24 of 27 people found the following review helpful.
Rest in Paxil
By JoAnne Goldberg
There are three kinds of anxious people.
* People like professional athletes, actors, and politicians who are subject to public scrutiny. No surprise that some of them suffer massive attacks of intestinal butterflies. If you're a reader who revels in behind-the-scenes secrets about famous people, you will enjoy the lengthy anecdotes describing the angst that's affected famous figures throughout history.
* People who live in a modern world filled with deadlines, competition, and a constant fear of not quite measuring up. It's an "age of anxiety" for all, and the fact that big pharma has capitalized on our collective stress is part of the story.
* People like Scott and me. Until I read this book, I had never encountered anyone who was as anxious as I am, and it was uncanny how many ways his life paralleled mine, including the early onset, the wedding near-meltdown, the cornucopia of phobias, even the childhood bedtime ritual that entailed reciting the same reassuring speech to my mom every night.
I don't know how compelling I would have found AofA if I didn't fit into that last category, but cruising through his gallery of phobias made me feel validated if not vindicated.
Scott and I part ways when it comes to managing anxiety, fear, hope, and dread. Maybe it's an east coast-west coast thing, but in this part of the world, "benzodiazepine" is usually followed by the word "addiction." My idea of bliss is a bottle of lorazepam in my pocket, but doctors are loath to hand out prescriptions, and after enduring the humiliation of begging for just enough meds to get through specific occasions (like the aforementioned wedding), I've gravitated to more natural remedies. Not as effective, but more politically correct.
For anyone who does not suffer from debilitating anxiety -- lucky you! -- this book will give you a glimpse into what it's like to feel stress for no reason at all. And the stress he describes includes the hardhitting physical attacks that can make the sufferer feel as though s/he's having a heart attack, on the verge of fainting, or just about ready to v-word.

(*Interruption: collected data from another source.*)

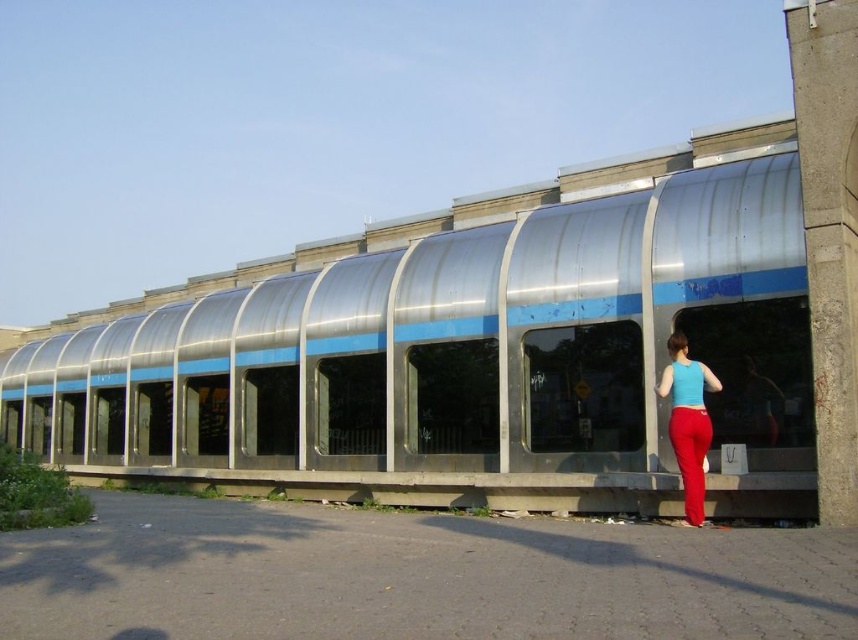 Question: Which point is farther to the camera?

Choices:
 (A) (675, 452)
 (B) (73, 392)

Answer: (B)

Question: Is metallic silver train at center smaller than matte blue tank top at center?

Choices:
 (A) no
 (B) yes

Answer: (A)

Question: Is metallic silver train at center behind matte blue tank top at center?

Choices:
 (A) yes
 (B) no

Answer: (A)

Question: Which point is closer to the camera?

Choices:
 (A) metallic silver train at center
 (B) matte blue tank top at center

Answer: (B)

Question: Can you confirm if metallic silver train at center is wider than matte blue tank top at center?

Choices:
 (A) no
 (B) yes

Answer: (B) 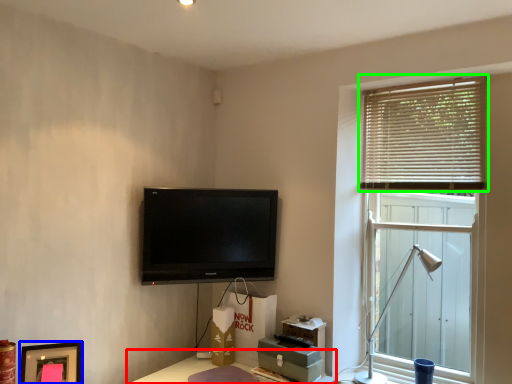 Question: Based on their relative distances, which object is nearer to table (highlighted by a red box)? Choose from picture frame (highlighted by a blue box) and window blind (highlighted by a green box).

Choices:
 (A) picture frame
 (B) window blind

Answer: (A) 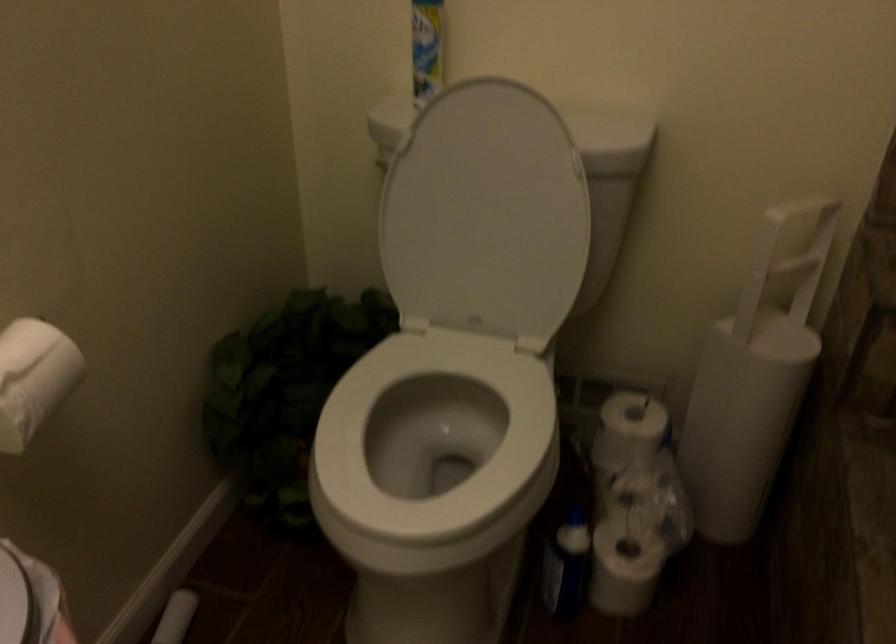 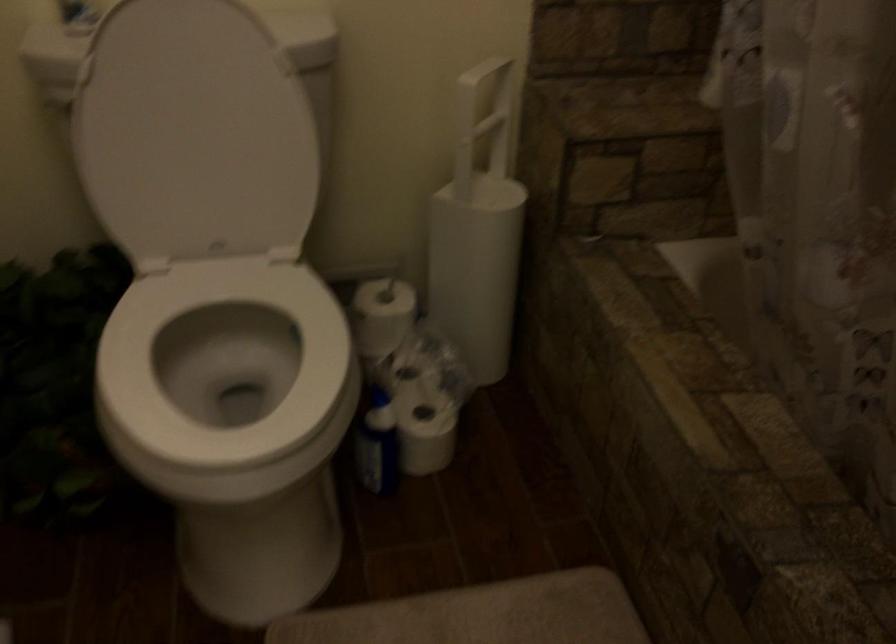 Where in the second image is the point corresponding to (x=471, y=216) from the first image?

(194, 134) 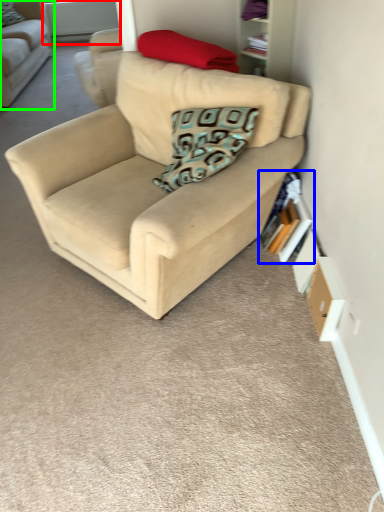 Question: Which is nearer to the window screen (highlighted by a red box)? book (highlighted by a blue box) or studio couch (highlighted by a green box).

Choices:
 (A) book
 (B) studio couch

Answer: (B)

I have one small complaint about the book, and I should note that I have an uncorrected proof, and that pertains to footnotes. I personally love footnotes, and tend to use them myself when reading and writing, and sometimes even footnotes of footnotes when the need arises, as it so often does. In AofA, you don't want to ignore the footnotes because the tangents are at least as fascinating as the main text. However, I had a few stress-inducing moments flipping back and forth between text and often-lengthy footnotes. I'd have rather seen most of the footnotes -- the ones that were really separate anecdotes rather than typical footnotes -- embedded in the body of the text.
I also have one small amplification, and that's about consumer-oriented genetic testing. Although Scott describes it as expensive and incomplete, it's come down in price -- 23andMe and others charge under $100 -- and customers can download their raw data. The science is evolving rapidly, but anyone who has a dash of OCD along with the anxiety can spend way too much time exploring the links between SNPs and stress.
Writing this review is making my heart pound, so I'm going to pop a black cohosh/valerian and go for a walk. If you have no idea what that's about: read this book and welcome to my world.